Mai titolo fu più azzeccato: Rezistance, ovvero Resistenza.
Così Ali Kazma ha intitolato l'installazione video al Padiglione Turco che è stato invitato a rappresentare quest'anno alla Biennale di Venezia. A un giorno dall'inaugurazione ufficiale, il 31 maggio scorso, a Istanbul scatta la rivolta o, meglio, la resistenza, perchè di questo si tratta, non di un attacco, ma di una difesa, di un atto di resistenza, appunto, alla violazione di diritti umani, diritti d'espressione, libertà di parola, democrazia.

 

 

Anche se oggi questi termini risuonano come lettere vuote e sarebbe necessario rivederne il significato nell'ambito di una trasformazione non solo geo-politica ma soprattutto socio-culturale in atto (...e non solo in Turchia), gli oltre due milioni e mezzo di persone che sono scese in piazza Taksim come ad Ankara, e in altre città turche, si battono per questo: per far fronte a scelte cui non partecipano ma che li riguardano, per resistere all'abuso di potere, per resistere alla messa in disparte, all'esclusione, per resistere all'arroganza e all'ignoranza di capi di governo, di lavoro, religiosi (dopo Erdogam c'è una lista infinita a partire proprio dall'Italia di questi giorni...) che dietro false democrazie, con strategie di controllo prima di tutto culturale, mettono a tacere parti cospicue di popolazione acquisendo consensi attraverso clientarismi, censura e mala informazione per dirigere i loro sforzi verso l'autoritarismo e l'autocelebrazione.
L'uomo non è più chiamato a battersi per affermare le proprie idee e creazioni, ma a resistere, a parare colpi. Le battaglie che siamo chiamati a combattere non sono per conquistare nuovi traguardi, bensì per resistere agli attacchi e alle prese di posizione che arrivano improvvisi dall'alto...grazie alla rapidità di azioni che solo chi governa ha il potere di adottare. 

 


Non so se Kazma potesse prevedere questi eventi ma, forse, se è dal '70 che in Turchia la gente non scende in piazza a manifestare, una ragione c'è. E va oltre il fatto in sé del Gezi Park: Non si tratta solo degli alberi del parco...si tratta della politica di Erdogam in Siria. Si tratta dei provvedimenti contro l'alcool. Si tratta dei divieto al bacio pubblico. Si tratta di come stanno trasformando Istanbul in un intero cantiere...- commenta Fulya Erdem, tra i curatori della prossima Biennale di Istanbul. E non è un caso che il tema della prossima Biennale di Istanbul sia incentrato sul diritto allo “spazio” pubblico e alle forme d'espressione (e dopo gli ultimi eventi che hanno reso protagonista anche l'Istituzione Biennale per atti di censura, siamo tutti in attesa di vedere se verrà smentita l'accusa di strumentalizzazione dell'arte ai fini di un processo di gentrificazione che più che con l'arte ha a che fare con il mercato immobiliare)...laddove in città come Istanbul (ma anche come Bologna, giusto per citare una realtà che conosco...come di molte altre) la strategia capitalista sta dominando i processi di trasformazione urbana e sociale.
Si tratta dunque di resistere, sembra dirci Kazma (partito da Venezia per scendere in piazza Taksim assieme agli altri). Ma come? Con quali strumenti?

 



Kazma ci presenta un campionario di casi, una raccolta quasi scientifica, un'enciclopedia, per restare in tema con la Biennale veneziana, di pratiche di gestione, alterazione, controllo del corpo, inteso come entità fisica e sociale.
Il corpo: ultimo baluardo dell'atto di resistenza.

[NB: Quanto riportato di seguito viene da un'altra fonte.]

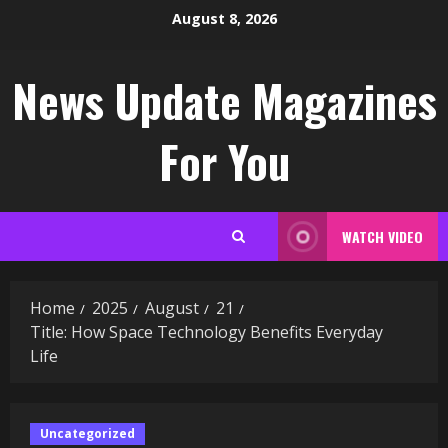
Skip
August 8, 2026
to
content
News Update Magazines
For You
WATCH VIDEO
Home
2025
August
21
Title: How Space Technology Benefits Everyday
Life
Uncategorized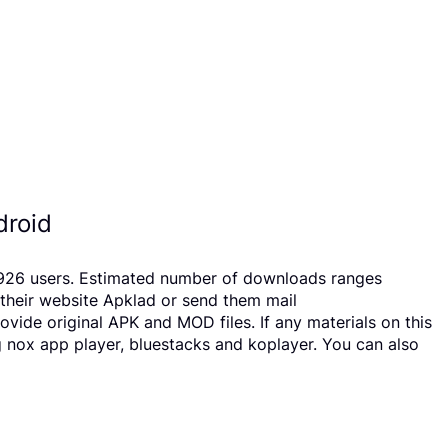
droid
 23926 users. Estimated number of downloads ranges
 their website Apklad or send them mail
vide original APK and MOD files. If any materials on this
g nox app player, bluestacks and koplayer. You can also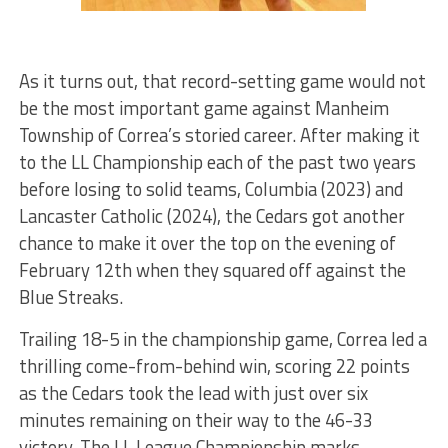
As it turns out, that record-setting game would not
be the most
important
game against Manheim
Township of Correa’s storied career. After making it
to the LL Championship each of the past two years
before losing to solid teams, Columbia (2023) and
Lancaster Catholic (2024), the Cedars got another
chance to make it over the top on the evening of
February 12th when they squared off against the
Blue Streaks.
Trailing 18-5 in the championship game, Correa led a
thrilling come-from-behind win, scoring 22 points
as the Cedars took the lead with just over six
minutes remaining
on their way
to the 46-33
victory. The LL League Championship marks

D'altra parte la storia dell'arte è la prima ad insegnarci come il corpo possa diventare tela, campo d'azione e sperimentazione, oggetto di traduzione e trasformazione. Ma Kazma non parla di questo. Quel che gli interessa è l'atto di creazione, che è sì atto di resistenza (quello di cui parla Deleuze), ma è prima di tutto corpo che resiste (quello di cui parla Foucault) sfidando i limiti della sua stessa esistenza. Non è più corpo testato, svelato, alterato, non è più corpo mortale, è corpo in bilico tra la vita e la morte, in atto di resistenza.   

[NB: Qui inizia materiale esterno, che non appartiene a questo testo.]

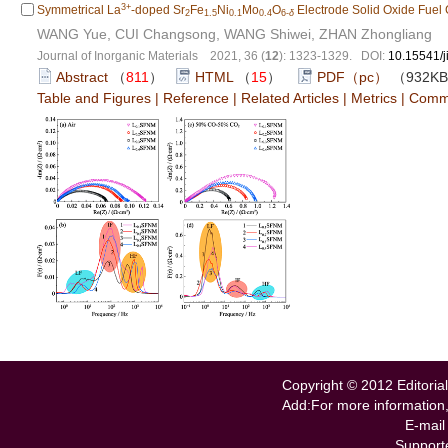
3+
Symmetrical La
-doped Sr
Fe
Ni
Mo
O
Electrode Solid Oxide Fuel 
2
1.5
0.1
0.4
6-
δ
WANG Yue, CUI Changsong, WANG Shiwei, ZHAN Zhongliang
Journal of Inorganic Materials 2021, 36 (
12
): 1323-1329. DOI:
10.15541/
Abstract
（
811
）
HTML
（
15
）
PDF（pc）
（932K
Table and Figures
|
Reference
|
Related Articles
|
Metrics
|
Comm
Copyright © 2012 Editorial
Add:For more information
E-mail
Support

Al padiglione turco Ali Kazma presenta una pluralità di progetti video, 19, messi in dialogo tra loro in un'installazione a 5 canali che non ripete mai se stessa. Ogni video ha una durata diversa, dunque sui cinque schermi le immagini sono sempre diverse e la rotazione moltiplica centri e tensioni, è in costante divenire, apre infinite possibilità pur riuscendo a presentarne una alla volta, proprio com'è il mondo...(AK).

 

 

Li ho chiamati progetti perchè l'artista, per ognuno di essi, svolge una vera e propria ricerca, spostandosi in varie città del mondo nel corso di un anno intero, alla ricerca di situazioni specifiche in cui calarsi e su cui lavorare a stretto contatto con quelli che poi diventano i suoi protagonisti: si va dal laboratorio di un tatuatore in Giappone, a quello di uno scarificatore a Londra, da un centro universitario di neurorobotica in Germania, all'aquario di Istanbul, a una prigione della Sakarya, regione turca, e così via...

 

Negli ultimi dieci anni il lavoro di Kazma si è sempre spinto alla ricerca di ciò che non è visibile all'interno dei processi di produzione con cui l'uomo si cimenta a dar forma alle cose che mette al mondo. Nei numerosi video del ciclo Obstruction, iniziato nel 2005 a partire dall'esperienza del lavoro “Today” in cui l'artista per oltre un mese aveva realizzato ogni giorno un ritratto video delle micro attività che costellano l'area Tunel-Karakoy a Istanbul diventando egli stesso in un ingranaggio del sistema produttivo, lo sguardo dell'artista è quasi ossessionato dal mostrare quei processi studiati, calcolati e agiti al dettaglio, che sottendono alla realizzazione di un prodotto, sia esso un orologio, un paio di jeans, carne da tavola, un soprammobile, finanche un intervento artistico.
I suoi video in HD spiano donne e uomini al lavoro per svelare come ogni giorno gesti e pratiche si affinano per dare consistenza al prodotto finale. Si potrebbe quasi vederli come inni a quel sapere che viene dalla pratica quotidiana del lavoro.

 



Qui, in questo nuovo ciclo, Rezistance, l'artista si sposta dal prodotto al produttore, dall'oggetto al soggetto. Non è più soltanto l'atto produttivo ma l'atto creativo, quello che spinge l'uomo ad adattarsi, a reinventarsi, a mettersi in relazione al contesto affermando prima di tutto se stesso e le sue capacità (Emilio Garroni, nel suo Creatività lo spiega molto bene).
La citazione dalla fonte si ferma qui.